● Problem description
Below are records with pictures in them. Transcribe everything from the line containing "Zustimmung bedürfen, annehmen" down to the line containing "Dimensão: 4,8cm de diâmetro x 15cm de altura", exactly, and leave the pictures behind.

----------------------------------------

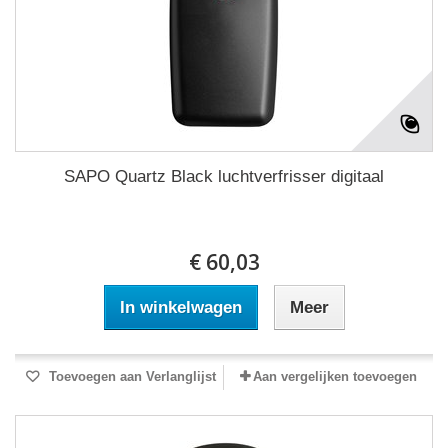
SAPO Quartz Black luchtverfrisser digitaal
€ 60,03
In winkelwagen
Meer
Toevoegen aan Verlanglijst
Aan vergelijken toevoegen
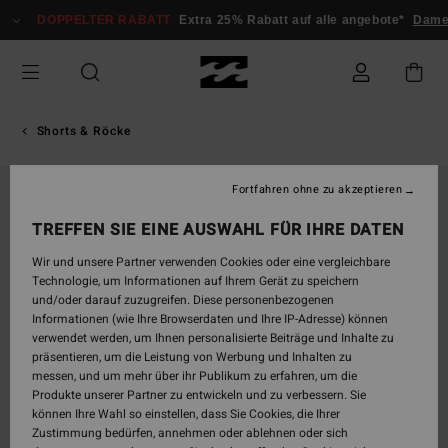
Direkt
DOPPELTER RABATT
Extra 25% Rabatt auf alle angebote*
Damen
zur
Produktinformation
springen
Shorts & Röcke
Fortfahren ohne zu akzeptieren
AUSVERKAUFT
TREFFEN SIE EINE AUSWAHL FÜR IHRE DATEN
Wir und unsere Partner verwenden Cookies oder eine vergleichbare
Technologie, um Informationen auf Ihrem Gerät zu speichern
und/oder darauf zuzugreifen. Diese personenbezogenen
Informationen (wie Ihre Browserdaten und Ihre IP-Adresse) können
verwendet werden, um Ihnen personalisierte Beiträge und Inhalte zu
präsentieren, um die Leistung von Werbung und Inhalten zu
messen, und um mehr über ihr Publikum zu erfahren, um die
Produkte unserer Partner zu entwickeln und zu verbessern. Sie
können Ihre Wahl so einstellen, dass Sie Cookies, die Ihrer
Zustimmung bedürfen, annehmen oder ablehnen oder sich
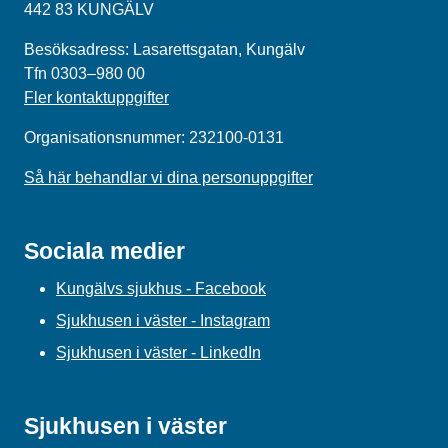
442 83 KUNGÄLV
Besöksadress: Lasarettsgatan, Kungälv
Tfn 0303–980 00
Fler kontaktuppgifter
Organisationsnummer: 232100-0131
Så här behandlar vi dina personuppgifter
Sociala medier
Kungälvs sjukhus - Facebook
Sjukhusen i väster - Instagram
Sjukhusen i väster - LinkedIn
Sjukhusen i väster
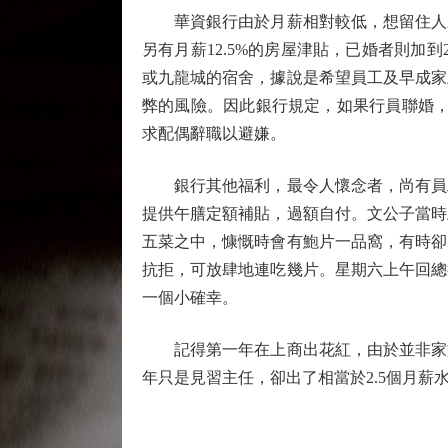
華資銀行由於月薪相對較低，想留住人才
另有月薪12.5%的房屋津貼，已婚者則
或九龍城的宿舍，據說是希望員工及早成家
弊的風險。因此銀行規定，如果行員聯婚，
求配偶辭職以避嫌。
銀行其他福利，最令人懷念者，尚有員工儲
提供午膳定額補貼，過額自付。文公子當時
五菜之中，慷慨時會有鮑片一品窩，有時卻
抗拒，可放肆地連吃幾片。星期六上午回總
一個小確幸。
記得第一年在上商出花紅，由於並非家族
年只是見習主任，卻出了相當於2.5個月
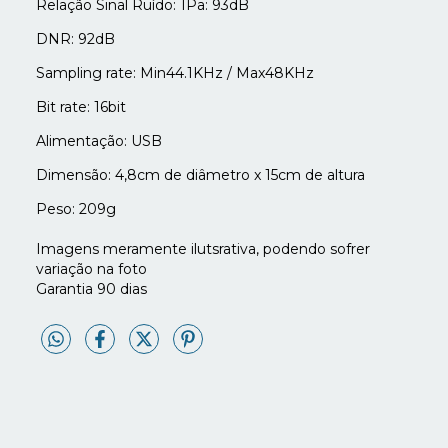
Relação Sinal Ruído: 1Pa: 93dB
DNR: 92dB
Sampling rate: Min44.1KHz / Max48KHz
Bit rate: 16bit
Alimentação: USB
Dimensão: 4,8cm de diâmetro x 15cm de altura
Peso: 209g
Imagens meramente ilutsrativa, podendo sofrer
variação na foto
Garantia 90 dias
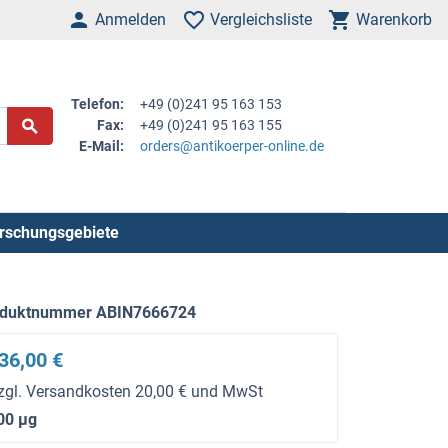
Anmelden
Vergleichsliste
Warenkorb
Telefon:
+49 (0)241 95 163 153
Fax:
+49 (0)241 95 163 155
E-Mail:
orders@antikoerper-online.de
rschungsgebiete
oduktnummer ABIN7666724
36,00 €
zgl. Versandkosten 20,00 € und MwSt
00 μg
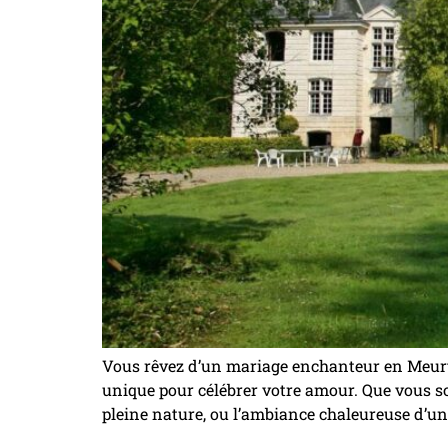
Vous rêvez d’un mariage enchanteur en Meurth
unique pour célébrer votre amour. Que vous s
pleine nature, ou l’ambiance chaleureuse d’une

----------------------------------------

● Task answer
Zustimmung bedürfen, annehmen oder ablehnen oder sich
442 83 KUNGÄLV
Besöksadress: Lasarettsgatan, Kungälv
Tfn 0303–980 00
Fler kontaktuppgifter
Organisationsnummer: 232100-0131
Så här behandlar vi dina personuppgifter
Sociala medier
Kungälvs sjukhus - Facebook
Sjukhusen i väster - Instagram
Sjukhusen i väster - LinkedIn
Sjukhusen i väster
華資銀行由於月薪相對較低，想留住人才
另有月薪12.5%的房屋津貼，已婚者則
或九龍城的宿舍，據說是希望員工及早成家
弊的風險。因此銀行規定，如果行員聯婚，
求配偶辭職以避嫌。
銀行其他福利，最令人懷念者，尚有員工儲
提供午膳定額補貼，過額自付。文公子當時
五菜之中，慷慨時會有鮑片一品窩，有時卻
抗拒，可放肆地連吃幾片。星期六上午回總
一個小確幸。
記得第一年在上商出花紅，由於並非家族
年只是見習主任，卻出了相當於2.5個月
Relação Sinal Ruído: 1Pa: 93dB
DNR: 92dB
Sampling rate: Min44.1KHz / Max48KHz
Bit rate: 16bit
Alimentação: USB
Dimensão: 4,8cm de diâmetro x 15cm de altura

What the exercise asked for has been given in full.